Tantos encontros sucederam-se naquela década ao longo de aldeias variadas na área do Xingu. Em tantas outras áreas indígenas do país as mulheres e seus povos também se mobilizaram e constroem, dia a dia, um novo capítulo na história dos povos originários.

Em 2018, já fortalecidas, maduras e autônomas em associação de mulheres, em nota se manifestam agora:

 

Nota sobre a 5ª ASSEMBLEIA YAMURIKUMÃ das mulheres xinguanas.

 

 

 

Durante os dias 24 a 26 de janeiro de 2018 realizamos a 5ª Assembleia da Associação YAMURIKUMÃ das Mulheres Xinguanas na aldeia Moygu (Ikpeng), localizada no Território Indígena do Xingu (MT). Nossa assembleia contou com a participação de aproximadamente 100 indígenas das etnias: Ikpeng, Kamaiurá, Kaiabi, Kalapalo e Waujá. Além disso, também contamos com a participação e o apoio de representantes do Instituto Maíra e da Funai (CGPC e CR Xingu).

O tema escolhido para esta assembleia foi UNIÃO, não somente entre as mulheres, mas também entre os homens e entre os povos indígenas do nosso Xingu!

“Quando a gente se aproxima de outras mulheres a gente fala de união. A gente dá o exemplo pra não fazerem as coisas que a gente não gostaria que fizessem com a gente. A gente fala de respeito e, assim, a gente vai tentando trazer mais mulheres para o movimento. Que a mulher seja dona de sua própria historia. Cada mulher indígena tem sua história, mas quase ninguém conhece. Temos sonhos. Nós sofremos, mas não falamos muito do que sentimos. Estamos sempre caladas e cuidando das pessoas.
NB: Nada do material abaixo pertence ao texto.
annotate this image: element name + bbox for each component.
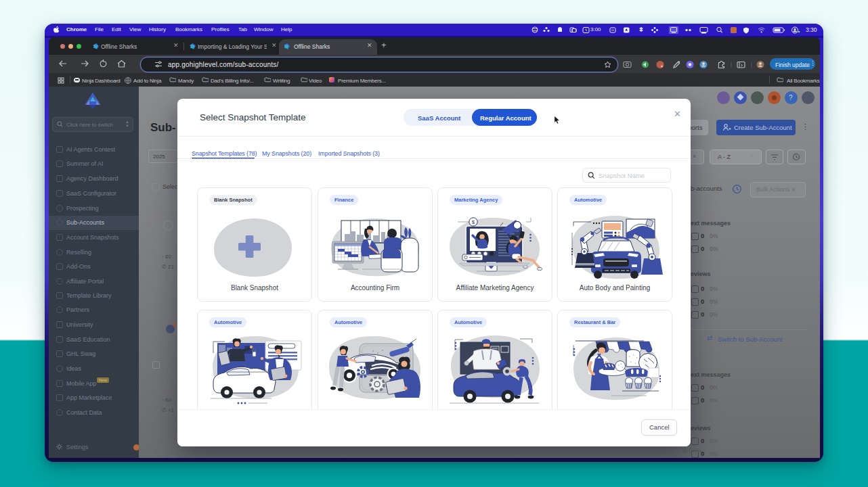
svg-text:$: $ <box>472 219 475 225</box>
E este é o nosso espaço onde falamos e nos sentimos à vontade e acolhidas. Este é o objetivo da associação Yamurikumã: unir as mulheres. Mesmo com tantas dificuldades a gente não abaixa a cabeça. Sempre sonhando. A gente tem que fazer o que a gente fala. Se falamos de respeito temos que respeitar. E queremos o respeito de outras mulheres e dos homens”. (Kuiaiú Yawalapiti)

A abertura da nossa assembleia foi um espaço que permitiu muita troca de conhecimentos. Muitas mulheres reafirmaram seu compromisso com a nossa luta e com a nossa associação. Estamos unidas e fortalecidas. “Nós mulheres temos que nos unir. Precisamos dessa união. Se a gente começar a se separar a gente vai se enfraquecer. E quando a gente se enfraquecer vamos dar mais motivos pros homens falarem mal. Pra não acontecer isso temos que nos fortalecer cada vez mais”. (Remiru Ikpeng)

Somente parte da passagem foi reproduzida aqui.